3. The third special ground assigns error on (a) the court charging the substance of a stipulation between opposing counsel which is not contended to have been inaccurate in any particular, and (b) on another portion of the charge as being "unsound and erroneous because such violations or conduct of the plaintiff were negligent and the approximate cause of the plaintiff." As to the plaintiff, who is the complainant, the assignment of error shows neither error nor injury.

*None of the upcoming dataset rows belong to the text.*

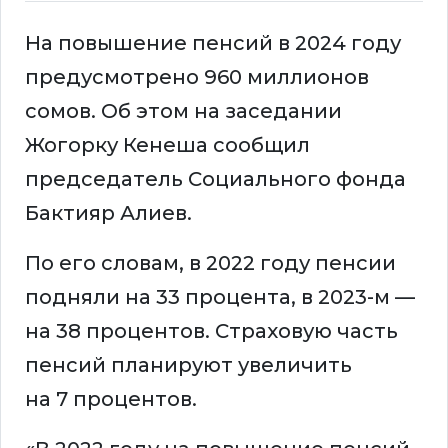
На повышение пенсий в 2024 году
предусмотрено 960 миллионов
сомов. Об этом на заседании
Жогорку Кенеша сообщил
председатель Социального фонда
Бактияр Алиев.
По его словам, в 2022 году пенсии
подняли на 33 процента, в 2023-м —
на 38 процентов. Страховую часть
пенсий планируют увеличить
на 7 процентов.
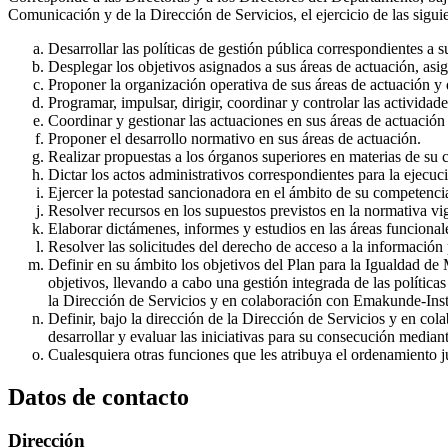
Comunicación y de la Dirección de Servicios, el ejercicio de las sigui
Desarrollar las políticas de gestión pública correspondientes a 
Desplegar los objetivos asignados a sus áreas de actuación, asig
Proponer la organización operativa de sus áreas de actuación y d
Programar, impulsar, dirigir, coordinar y controlar las actividad
Coordinar y gestionar las actuaciones en sus áreas de actuación
Proponer el desarrollo normativo en sus áreas de actuación.
Realizar propuestas a los órganos superiores en materias de su
Dictar los actos administrativos correspondientes para la ejecuci
Ejercer la potestad sancionadora en el ámbito de su competencia
Resolver recursos en los supuestos previstos en la normativa vi
Elaborar dictámenes, informes y estudios en las áreas funcional
Resolver las solicitudes del derecho de acceso a la información 
Definir en su ámbito los objetivos del Plan para la Igualdad d
objetivos, llevando a cabo una gestión integrada de las política
la Dirección de Servicios y en colaboración con Emakunde-Inst
Definir, bajo la dirección de la Dirección de Servicios y en col
desarrollar y evaluar las iniciativas para su consecución median
Cualesquiera otras funciones que les atribuya el ordenamiento j
Datos de contacto
Dirección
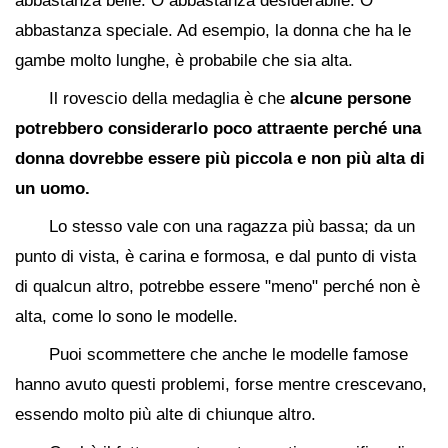
abbastanza belle. O abbastanza desiderabile. O
abbastanza speciale. Ad esempio, la donna che ha le
gambe molto lunghe, è probabile che sia alta.
Il rovescio della medaglia è che
alcune persone
potrebbero considerarlo poco attraente perché una
donna dovrebbe essere più piccola e non più alta di
un uomo.
Lo stesso vale con una ragazza più bassa; da un
punto di vista, è carina e formosa, e dal punto di vista
di qualcun altro, potrebbe essere "meno" perché non è
alta, come lo sono le modelle.
Puoi scommettere che anche le modelle famose
hanno avuto questi problemi, forse mentre crescevano,
essendo molto più alte di chiunque altro.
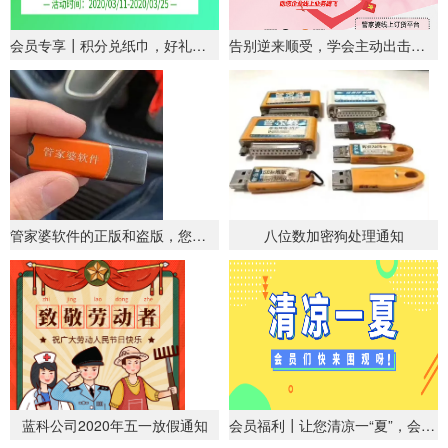
会员专享┃积分兑纸巾，好礼等着您！
告别逆来顺受，学会主动出击！——助您企业线上业务腾飞
管家婆软件的正版和盗版，您会识别吗？
八位数加密狗处理通知
蓝科公司2020年五一放假通知
会员福利┃让您清凉一“夏”，会员们快来围观呀！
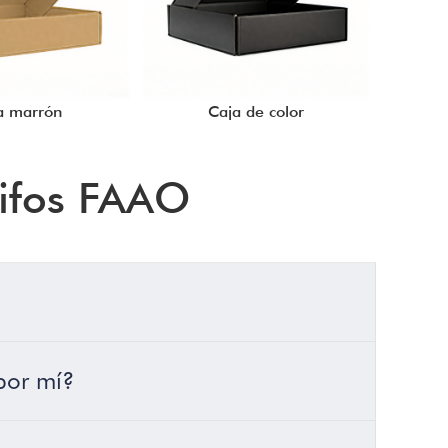
a marrón
Caja de color
rifos FAAO
 por mí?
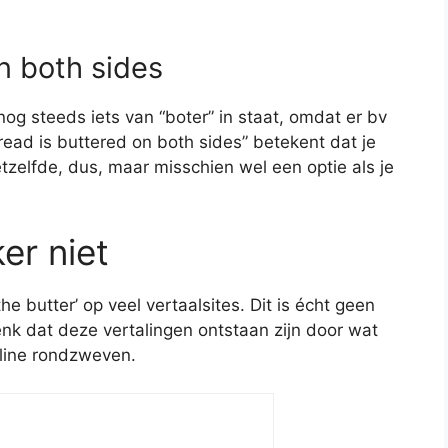
n both sides
nog steeds iets van “boter” in staat, omdat er bv
ead is buttered on both sides” betekent dat je
etzelfde, dus, maar misschien wel een optie als je
er niet
the butter’ op veel vertaalsites. Dit is écht geen
enk dat deze vertalingen ontstaan zijn door wat
line rondzweven.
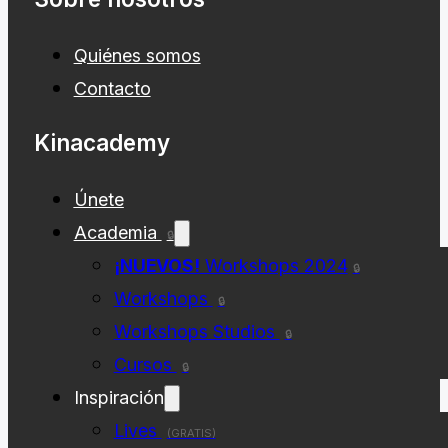
Quiénes somos
Contacto
Kinacademy
Únete
Academia
🔒
¡NUEVOS!
Workshops 2024
🔒
Workshops
🔒
Workshops Studios
🔒
Cursos
🔒
Inspiración
Lives
(GRATIS)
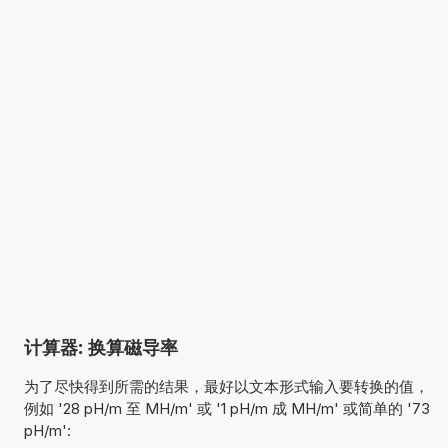
计算器: 换算磁导率
为了尽快得到所需的结果，最好以文本形式输入要转换的值，
例如 '28 pH/m 至 MH/m' 或 '1 pH/m 成 MH/m' 或简单的 '73
pH/m':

4. The remaining special ground is abandoned. Concerning the general grounds of the motion for a new trial, the evidence showed without dispute that the plaintiff, traveling west, was approaching a through intersection on a motor scooter behind an automobile making a right turn, and that the defendant, traveling south on the intersecting street, stopped at the intersection and then made a left turn into it. The parties suffered a head-on collision within the intersection. The plaintiff was thrown to the pavement on the left side of the street, and the motor scooter was found approximately on the center line or slightly to its left. Whether the plaintiff was in fact on the left side of the street in the path of oncoming traffic at the moment of collision because he was attempting to pass a line of automobiles waiting for the first car to make its turn, or whether the defendant was negligent in cutting across the intersection into the path of the plaintiff who was traveling on a street which had the right of way, was a question for the jury under contradictory testimony, and the jury resolved the question in favor of the defendant.
The trial court did not err in overruling the motion for a new trial.
Judgment affirmed. Carlisle, P. J., and Eberhardt, J., concur.